Exercise description: Wherever the string "Friction" occurs in a line of these records, report that line.
== == ==
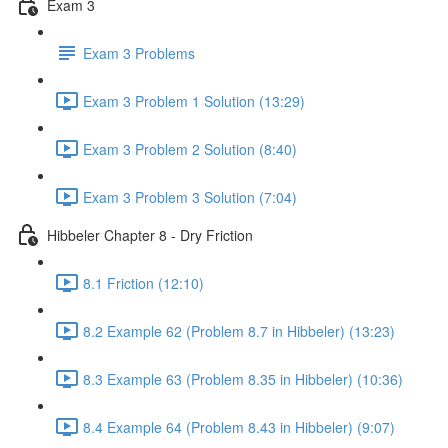
Exam 3
Exam 3 Problems
Exam 3 Problem 1 Solution (13:29)
Exam 3 Problem 2 Solution (8:40)
Exam 3 Problem 3 Solution (7:04)
Hibbeler Chapter 8 - Dry Friction
8.1 Friction (12:10)
8.2 Example 62 (Problem 8.7 in Hibbeler) (13:23)
8.3 Example 63 (Problem 8.35 in Hibbeler) (10:36)
8.4 Example 64 (Problem 8.43 in Hibbeler) (9:07)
== == ==
Task output:
Hibbeler Chapter 8 - Dry Friction
8.1 Friction (12:10)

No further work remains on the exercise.